## What is expected
Once you reach the line containing "948 777 045" in the data below, restate each line word for word up to and including the one containing "Иначе, зачем вообще".

'''

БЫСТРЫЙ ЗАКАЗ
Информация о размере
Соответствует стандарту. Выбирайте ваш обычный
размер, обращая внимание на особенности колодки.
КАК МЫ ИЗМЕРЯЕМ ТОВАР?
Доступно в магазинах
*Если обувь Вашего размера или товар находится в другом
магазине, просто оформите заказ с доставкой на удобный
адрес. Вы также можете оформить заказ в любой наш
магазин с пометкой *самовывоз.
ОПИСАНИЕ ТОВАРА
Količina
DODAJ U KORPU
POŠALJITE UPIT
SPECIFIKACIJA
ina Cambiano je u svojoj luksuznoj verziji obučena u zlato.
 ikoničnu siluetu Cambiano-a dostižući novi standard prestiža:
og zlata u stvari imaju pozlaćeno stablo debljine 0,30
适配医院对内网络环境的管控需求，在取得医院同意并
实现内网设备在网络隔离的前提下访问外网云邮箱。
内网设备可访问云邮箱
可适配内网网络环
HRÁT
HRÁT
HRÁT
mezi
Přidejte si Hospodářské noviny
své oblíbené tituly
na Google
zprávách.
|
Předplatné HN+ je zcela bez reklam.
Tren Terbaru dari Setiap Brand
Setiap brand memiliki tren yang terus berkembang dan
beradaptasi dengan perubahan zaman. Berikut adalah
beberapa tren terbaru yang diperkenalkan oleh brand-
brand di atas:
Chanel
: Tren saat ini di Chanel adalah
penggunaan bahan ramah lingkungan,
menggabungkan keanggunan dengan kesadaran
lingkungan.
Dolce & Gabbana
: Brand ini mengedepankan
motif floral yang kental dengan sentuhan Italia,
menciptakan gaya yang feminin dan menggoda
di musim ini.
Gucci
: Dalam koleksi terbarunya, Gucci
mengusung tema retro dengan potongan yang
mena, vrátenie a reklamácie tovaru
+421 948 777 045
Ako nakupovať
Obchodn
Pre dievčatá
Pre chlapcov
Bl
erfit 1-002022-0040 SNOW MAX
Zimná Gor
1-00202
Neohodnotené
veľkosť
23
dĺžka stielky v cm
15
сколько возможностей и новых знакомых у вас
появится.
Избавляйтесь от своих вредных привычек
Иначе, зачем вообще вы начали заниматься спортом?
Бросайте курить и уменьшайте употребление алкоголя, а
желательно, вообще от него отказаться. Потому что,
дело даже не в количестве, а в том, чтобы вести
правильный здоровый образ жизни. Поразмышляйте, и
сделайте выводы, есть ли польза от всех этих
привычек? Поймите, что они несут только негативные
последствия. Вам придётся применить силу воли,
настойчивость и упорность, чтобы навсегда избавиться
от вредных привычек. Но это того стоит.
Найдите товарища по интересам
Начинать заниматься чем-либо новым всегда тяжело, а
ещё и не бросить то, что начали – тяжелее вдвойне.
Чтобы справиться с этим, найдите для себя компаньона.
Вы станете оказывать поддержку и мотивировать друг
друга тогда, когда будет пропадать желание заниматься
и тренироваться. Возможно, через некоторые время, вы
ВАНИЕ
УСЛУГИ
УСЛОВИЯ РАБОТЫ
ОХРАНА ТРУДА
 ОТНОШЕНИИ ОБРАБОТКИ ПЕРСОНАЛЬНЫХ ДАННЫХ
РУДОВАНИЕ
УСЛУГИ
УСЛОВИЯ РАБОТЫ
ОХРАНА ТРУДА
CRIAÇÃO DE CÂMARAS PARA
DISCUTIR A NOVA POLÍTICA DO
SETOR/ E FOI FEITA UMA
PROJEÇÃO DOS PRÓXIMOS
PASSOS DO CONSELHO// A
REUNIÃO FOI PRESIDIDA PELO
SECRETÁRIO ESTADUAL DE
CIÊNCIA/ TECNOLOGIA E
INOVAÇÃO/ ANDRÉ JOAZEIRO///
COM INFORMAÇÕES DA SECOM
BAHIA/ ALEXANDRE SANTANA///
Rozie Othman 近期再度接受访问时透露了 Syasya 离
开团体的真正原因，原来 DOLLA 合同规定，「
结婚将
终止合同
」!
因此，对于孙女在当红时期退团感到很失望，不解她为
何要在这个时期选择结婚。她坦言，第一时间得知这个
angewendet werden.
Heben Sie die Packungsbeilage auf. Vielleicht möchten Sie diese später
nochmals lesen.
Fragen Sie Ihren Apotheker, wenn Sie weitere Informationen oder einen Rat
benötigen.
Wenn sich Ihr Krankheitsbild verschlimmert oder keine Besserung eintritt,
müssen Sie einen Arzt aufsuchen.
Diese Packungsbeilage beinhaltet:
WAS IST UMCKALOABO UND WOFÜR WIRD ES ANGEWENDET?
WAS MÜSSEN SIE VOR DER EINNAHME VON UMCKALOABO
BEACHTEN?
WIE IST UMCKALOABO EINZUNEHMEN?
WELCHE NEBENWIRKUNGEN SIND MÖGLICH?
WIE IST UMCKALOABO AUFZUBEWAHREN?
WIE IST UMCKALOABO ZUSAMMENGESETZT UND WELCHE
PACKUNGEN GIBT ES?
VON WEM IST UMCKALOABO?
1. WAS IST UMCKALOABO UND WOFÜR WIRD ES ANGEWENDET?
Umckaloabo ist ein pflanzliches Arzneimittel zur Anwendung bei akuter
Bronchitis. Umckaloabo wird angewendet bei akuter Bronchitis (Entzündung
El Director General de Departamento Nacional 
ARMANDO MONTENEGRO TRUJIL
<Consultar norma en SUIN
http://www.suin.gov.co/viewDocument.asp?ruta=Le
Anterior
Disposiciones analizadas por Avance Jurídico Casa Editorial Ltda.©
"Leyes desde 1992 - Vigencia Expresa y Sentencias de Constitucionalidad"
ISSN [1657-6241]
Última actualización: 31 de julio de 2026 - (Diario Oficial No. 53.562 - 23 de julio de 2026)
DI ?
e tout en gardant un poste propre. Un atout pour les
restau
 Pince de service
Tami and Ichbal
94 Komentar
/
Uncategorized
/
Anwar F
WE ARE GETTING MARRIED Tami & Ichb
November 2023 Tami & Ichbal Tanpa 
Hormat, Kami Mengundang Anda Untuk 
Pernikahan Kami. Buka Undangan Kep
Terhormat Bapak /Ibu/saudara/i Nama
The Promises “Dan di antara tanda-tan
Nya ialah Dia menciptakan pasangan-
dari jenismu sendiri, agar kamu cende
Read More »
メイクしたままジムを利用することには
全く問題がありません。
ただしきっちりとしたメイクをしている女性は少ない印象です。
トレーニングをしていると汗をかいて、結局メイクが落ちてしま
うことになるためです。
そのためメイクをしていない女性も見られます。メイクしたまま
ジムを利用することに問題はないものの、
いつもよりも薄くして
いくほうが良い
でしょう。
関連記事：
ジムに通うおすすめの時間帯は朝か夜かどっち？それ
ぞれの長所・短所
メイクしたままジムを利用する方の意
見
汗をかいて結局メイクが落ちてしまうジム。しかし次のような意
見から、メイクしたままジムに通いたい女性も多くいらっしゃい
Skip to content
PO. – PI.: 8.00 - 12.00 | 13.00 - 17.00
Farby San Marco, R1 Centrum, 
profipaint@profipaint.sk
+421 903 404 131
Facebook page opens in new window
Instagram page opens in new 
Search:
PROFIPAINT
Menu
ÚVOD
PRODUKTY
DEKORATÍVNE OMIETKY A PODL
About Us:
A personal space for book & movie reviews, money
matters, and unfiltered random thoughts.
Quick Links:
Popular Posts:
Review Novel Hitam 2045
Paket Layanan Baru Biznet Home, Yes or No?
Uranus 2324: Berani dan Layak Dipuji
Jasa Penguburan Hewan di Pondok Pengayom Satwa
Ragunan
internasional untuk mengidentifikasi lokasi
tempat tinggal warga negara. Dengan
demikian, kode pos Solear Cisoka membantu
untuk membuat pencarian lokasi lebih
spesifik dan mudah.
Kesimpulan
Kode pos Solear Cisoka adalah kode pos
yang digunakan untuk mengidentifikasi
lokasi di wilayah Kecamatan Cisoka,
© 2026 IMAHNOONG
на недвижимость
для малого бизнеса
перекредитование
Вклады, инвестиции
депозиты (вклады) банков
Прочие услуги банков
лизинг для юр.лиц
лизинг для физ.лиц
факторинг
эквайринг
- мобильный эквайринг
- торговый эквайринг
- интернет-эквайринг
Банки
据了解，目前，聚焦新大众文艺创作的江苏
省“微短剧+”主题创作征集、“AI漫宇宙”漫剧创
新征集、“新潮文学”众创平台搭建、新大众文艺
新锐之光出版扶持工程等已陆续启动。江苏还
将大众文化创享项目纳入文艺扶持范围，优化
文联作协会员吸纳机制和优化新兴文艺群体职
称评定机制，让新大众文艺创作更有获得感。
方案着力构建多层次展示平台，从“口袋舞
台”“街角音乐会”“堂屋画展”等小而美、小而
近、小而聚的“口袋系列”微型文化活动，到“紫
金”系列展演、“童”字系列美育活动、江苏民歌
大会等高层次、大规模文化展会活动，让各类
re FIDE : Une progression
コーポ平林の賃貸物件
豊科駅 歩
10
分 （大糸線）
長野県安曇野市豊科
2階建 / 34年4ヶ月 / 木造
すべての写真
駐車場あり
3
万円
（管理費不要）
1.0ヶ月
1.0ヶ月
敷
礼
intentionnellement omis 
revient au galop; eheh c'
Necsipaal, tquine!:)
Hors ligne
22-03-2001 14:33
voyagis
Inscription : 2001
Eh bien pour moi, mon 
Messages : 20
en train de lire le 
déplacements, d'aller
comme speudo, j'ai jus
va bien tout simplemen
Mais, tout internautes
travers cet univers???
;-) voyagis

'''

## Exercise result
+421 948 777 045
Ako nakupovať
Obchodn
Pre dievčatá
Pre chlapcov
Bl
erfit 1-002022-0040 SNOW MAX
Zimná Gor
1-00202
Neohodnotené
veľkosť
23
dĺžka stielky v cm
15
сколько возможностей и новых знакомых у вас
появится.
Избавляйтесь от своих вредных привычек
Иначе, зачем вообще вы начали заниматься спортом?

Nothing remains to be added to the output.